The rigorous mathematical approach that Toro was taking to the development of new mathematical algorithms for computational fluid dynamics attracted my attention, and I was very honoured to have him agree to supervise my MSc project.

By now the mathematical bug had bitten deeply, and a return to Wits University to join the lecturing staff in 1993 allowed me the freedom to select my PhD topic at will. A major influence was the physicist, Fabio Frescura, who during my earliest university days had astounded me, to the extent that I could then understand, with the power of his highly geometric approach to explaining the natural behaviour of physical systems. I'd also been impressed by several colleagues in the Applied Mathematics Department at Wits who were applying Group Theory and Geometric Dynamics to problems in General Relativity, and in particular to understanding the propagation of gravitational waves through the vacuum of space.
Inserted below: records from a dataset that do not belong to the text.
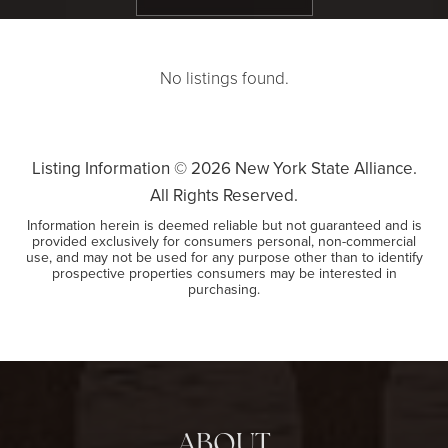
No listings found.
Listing Information ©
2026
New York State Alliance.
All Rights Reserved.
Information herein is deemed reliable but not guaranteed and is
provided exclusively for consumers personal, non-commercial
use, and may not be used for any purpose other than to identify
prospective properties consumers may be interested in
purchasing.
ABOUT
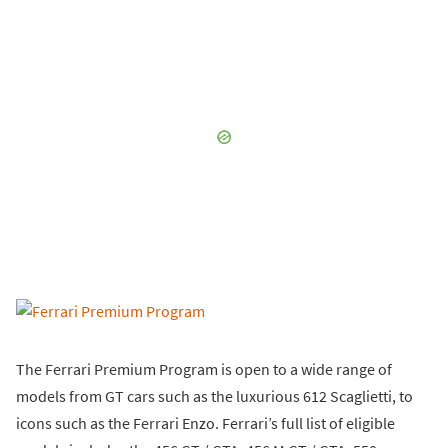
The Ferrari Premium Program is open to a wide range of
models from GT cars such as the luxurious 612 Scaglietti, to
icons such as the Ferrari Enzo. Ferrari’s full list of eligible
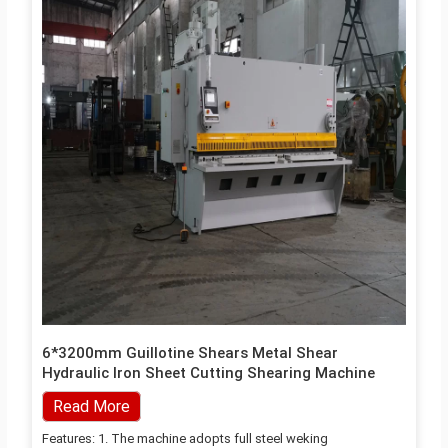
6*3200mm Guillotine Shears Metal Shear
Hydraulic Iron Sheet Cutting Shearing Machine
Read More
Features: 1. The machine adopts full steel weking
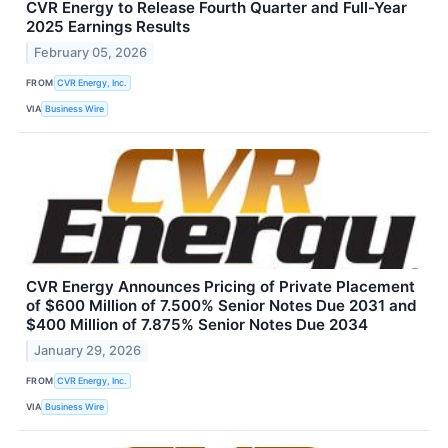
CVR Energy to Release Fourth Quarter and Full-Year
2025 Earnings Results
February 05, 2026
FROM
CVR Energy, Inc.
VIA
Business Wire
CVR Energy Announces Pricing of Private Placement
of $600 Million of 7.500% Senior Notes Due 2031 and
$400 Million of 7.875% Senior Notes Due 2034
January 29, 2026
FROM
CVR Energy, Inc.
VIA
Business Wire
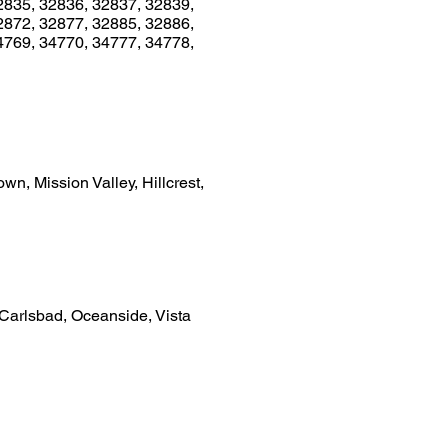
2835, 32836, 32837, 32839,
2872, 32877, 32885, 32886,
4769, 34770, 34777, 34778,
n, Mission Valley, Hillcrest,
 Carlsbad, Oceanside, Vista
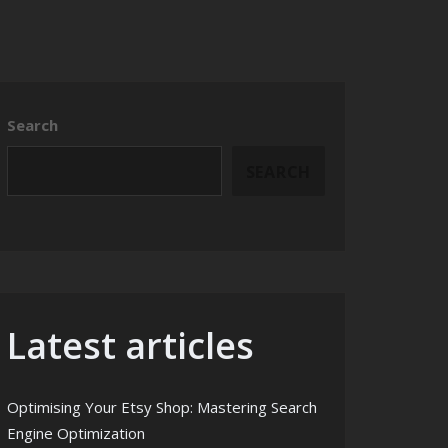
Search
SEARCH
Latest articles
Optimising Your Etsy Shop: Mastering Search
Engine Optimization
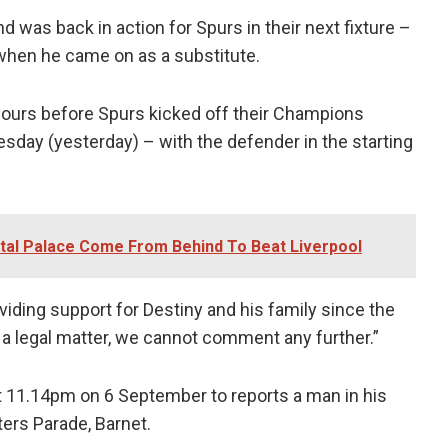
 was back in action for Spurs in their next fixture –
when he came on as a substitute.
 hours before Spurs kicked off their Champions
ay (yesterday) – with the defender in the starting
tal Palace Come From Behind To Beat Liverpool
ding support for Destiny and his family since the
is a legal matter, we cannot comment any further.”
at 11.14pm on 6 September to reports a man in his
ers Parade, Barnet.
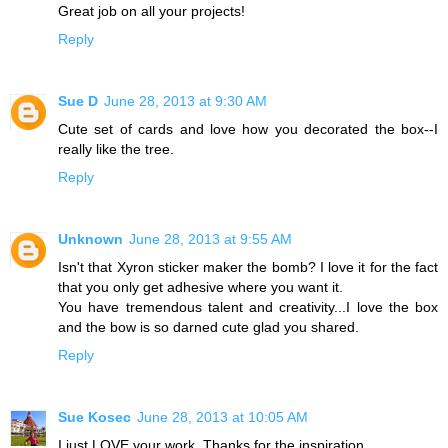
Great job on all your projects!
Reply
Sue D
June 28, 2013 at 9:30 AM
Cute set of cards and love how you decorated the box--I
really like the tree.
Reply
Unknown
June 28, 2013 at 9:55 AM
Isn't that Xyron sticker maker the bomb? I love it for the fact
that you only get adhesive where you want it.
You have tremendous talent and creativity...I love the box
and the bow is so darned cute glad you shared.
Reply
Sue Kosec
June 28, 2013 at 10:05 AM
I just LOVE your work. Thanks for the inspiration.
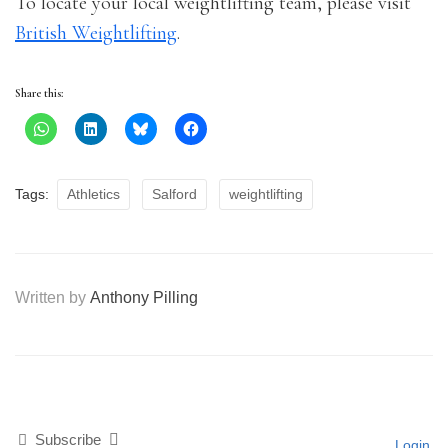
To locate your local weightlifting team, please visit
British Weightlifting
.
Share this:
Tags:
Athletics
Salford
weightlifting
Written by
Anthony Pilling
Subscribe
Login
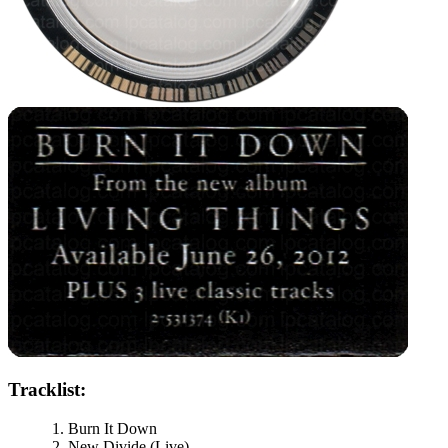
Tracklist:
Burn It Down
New Divide (Live)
My thesis topic was borne out of the idea that such methods could be applied successfully to understanding more deeply the mysteries of aero- and fluid dynamics. In my mind the standard expositions had always been cluttered by the inadequacies of the language that was being used to describe what were essentially geometric concepts. Surely, just by using a simple exterior differential operator, all the fuss around the 'div,' 'curl,' and 'grad' operators of the conventional vector differential calculus used in most fluid dynamics texts and papers would evaporate, and Stokes's, Gauss's and Green's theorems would all become special cases of one, unified result?

This was indeed the case, and I managed during the course of my PhD to apply these advanced mathematical concepts to generalising our understanding of the dynamics of incompressible fluids that are subject to the effects of surface tension - such as droplets, films and foams.